Odorama au Festival de Cannes
Et si le ci-nez-ma avait privilégié un autre de nos sens ?
Le cinéma odorant fête ses trente ans et pour l’occasion, Guillaume Heulard et Maxime Alvarez-Perez, étudiants à l’école CinéCréatis de Nantes, lui consacre un court-métrage. Faux documentaire et critique grotesque de l’évolution du cinéma, Odorama a été sélectionné pour le festival nantais La Semaine Tout Courts, en avril dernier et sera présenté au Short Film Corner, le rendez-vous des courts-métrages du festival de Cannes du 11 au 21 mai. Rencontre passionnée.
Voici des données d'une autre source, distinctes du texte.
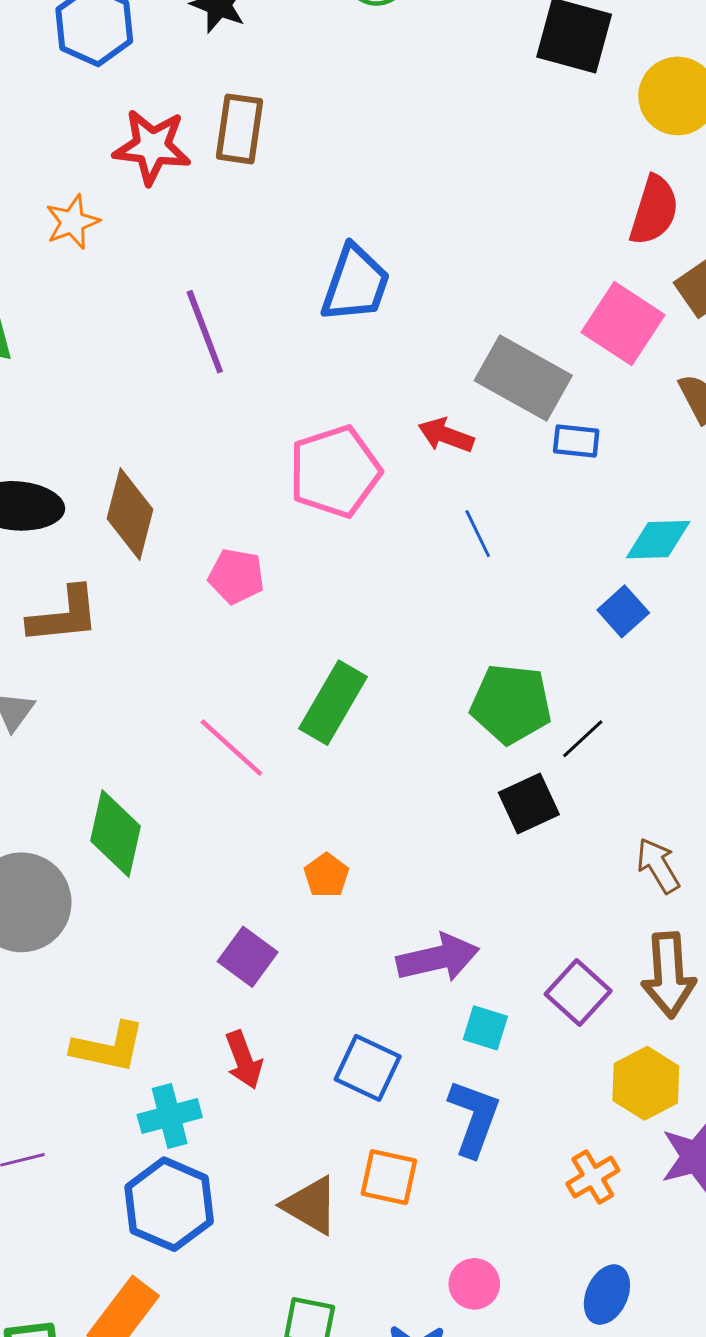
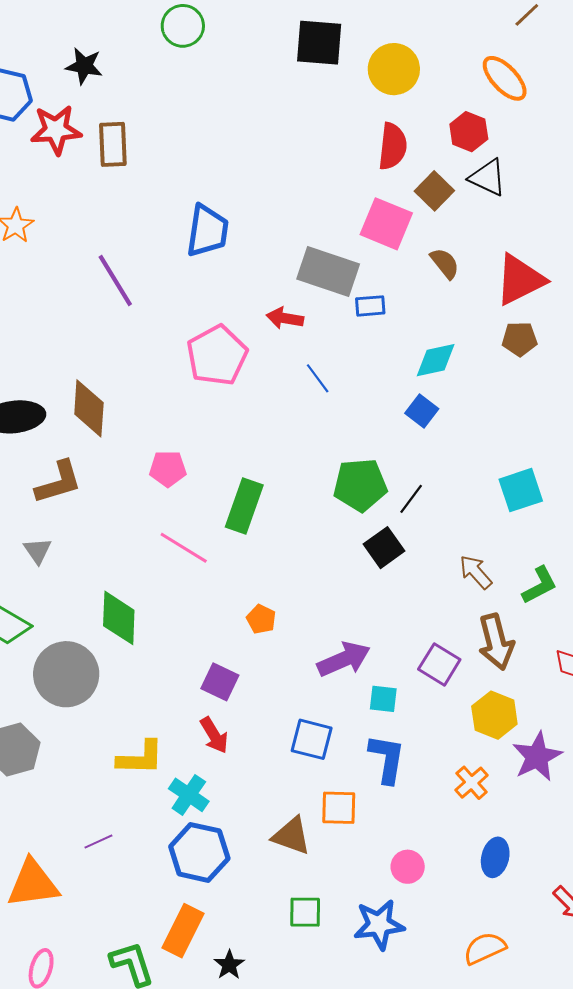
red star: (152, 147) -> (56, 130), moved
pink pentagon: (236, 576) -> (168, 469), moved
red arrow: (244, 1060) -> (214, 735), moved
cyan cross: (170, 1116) -> (189, 795), turned -30

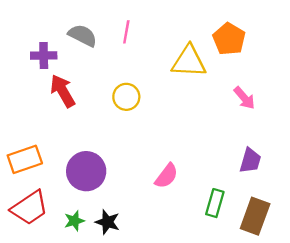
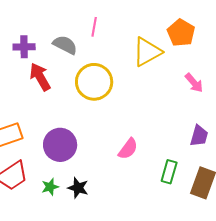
gray semicircle: (83, 35) -> (65, 45), moved
yellow triangle: (189, 61) -> (147, 52), turned -32
yellow circle: (126, 97) -> (94, 82), size x1.6

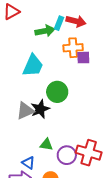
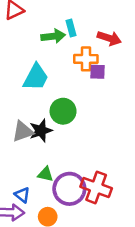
red arrow: (76, 21) -> (109, 38), moved
cyan rectangle: (59, 23) -> (71, 28), turned -40
purple circle: (67, 155) -> (69, 189), size x1.4

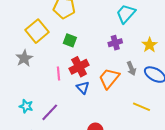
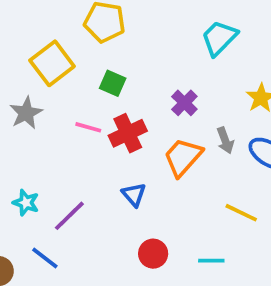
purple cross: (115, 43) -> (184, 103), moved, turned -32
pink line: (59, 73) -> (88, 127), moved, turned -72
blue triangle: (83, 88) -> (134, 195), moved

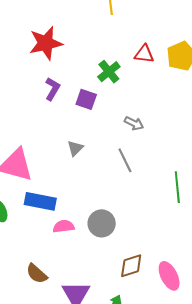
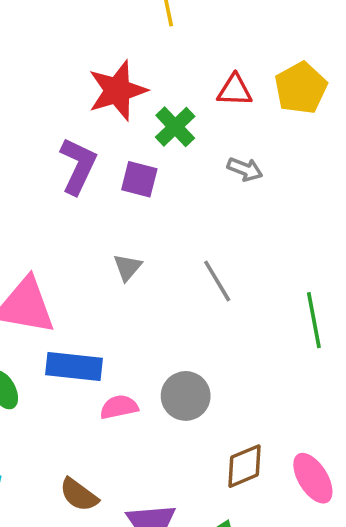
red star: (46, 43) -> (117, 91), moved
purple L-shape: (52, 89) -> (78, 166), size x1.4
gray arrow: (134, 123) -> (245, 169), moved

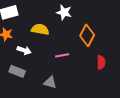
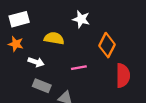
red semicircle: (101, 62) -> (123, 76), size x1.5
gray rectangle: (17, 71) -> (42, 86), moved

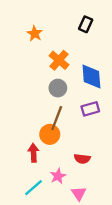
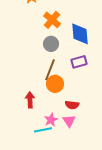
orange circle: (50, 134) -> (55, 84), moved
cyan line: (34, 188) -> (43, 130), moved, turned 30
pink triangle: (79, 193) -> (69, 121), moved

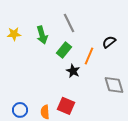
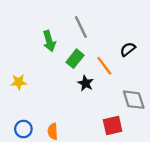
yellow star: (14, 34) -> (19, 82), moved
orange line: (89, 56) -> (104, 66), turned -60
red square: (66, 106) -> (113, 126), moved, turned -36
Une fois mis à l’aise et lancés sur le sujet, en l’occurrence le cinéma, ces deux-là ne s’arrêtent plus, enchaînant références et souvenirs cinématographiques. De vrais passionnés. Normal, me direz-vous, pour deux étudiants de l’école CinéCréatis de Nantes. Qui plus est, sélectionnés pour le festival La Semaine Tout Courts, dans la catégorie Courts en Fac, du 4 au 7 avril dernier, avec leur court-métrage Odorama. "C’est sûr, pour nous, c’est un accomplissement mais ce n’est qu’un début, un premier jet qui nous servira probablement pour la suite", commentent, lucides, Guillaume Heulard et Maxime Alvarez-Perez.
Odorama, ou le cinéma à sentir à l’envi
Un court-métrage humoristique, parfois à la limite du grotesque, mais aussi critique sur l’évolution du cinéma et l’omniprésence de la 3D aujourd’hui, qui retrace, en onze minutes, les grandes étapes de l’histoire du cinéma : du muet au parlant, en passant par le succès populaire, les films d’auteur, les récompenses, la concurrence du petit écran et autres évolutions technologiques. Une véritable rétrospective imaginaire consacrée au septième art, né il y a plus de 116 ans.
J'aime regarder un film sans réfléchir, sans penser puis le revisionner en le décortiquant. L'idée est là : tendre un piège aux spectateurs, les laisser croire que c'est vrai
Car la question qui se pose, alors, est la suivante : Et si le cinéma avait privilégié un autre de nos sens ? En l’occurrence, l’odorat... À quoi aurait-il ressemblé ? Les lunettes 3D auraient-elles été remplacées par des masques à odeurs ? Le court-métrage revient ainsi sur la naissance du cinéma et son rapide succès, jusqu’aux années 1960, période de flottement et de questionnement. La faute à la télévision et à la vidéo, substituts plus confortables. Apparaît alors le cinéma odorant, véritable "bouffée d’oxygène" qui attire des millions de spectateurs. Et la référence, c’est Polyester de John Waters (1981) et ses petites capsules odorantes numérotées, à gratter. Un film devenu culte mais essentiellement perçu comme une expérience sensorielle unique, sans succès. Le court-métrage prend alors l’Histoire à contre-pied et présente ce film comme le déclencheur même d’une révolution, la naissance d’un nouveau genre. "Dans l’Histoire du cinéma, il y a eu quelques essais odorants, mais très rares. En France, les Nuls ont repris le système de cartes pour une série de sketchs, diffusés sur Canal +, explique Guillaume Heulard, avec, comme pour Polyester, une bonne odeur de merde à sentir à la fin !"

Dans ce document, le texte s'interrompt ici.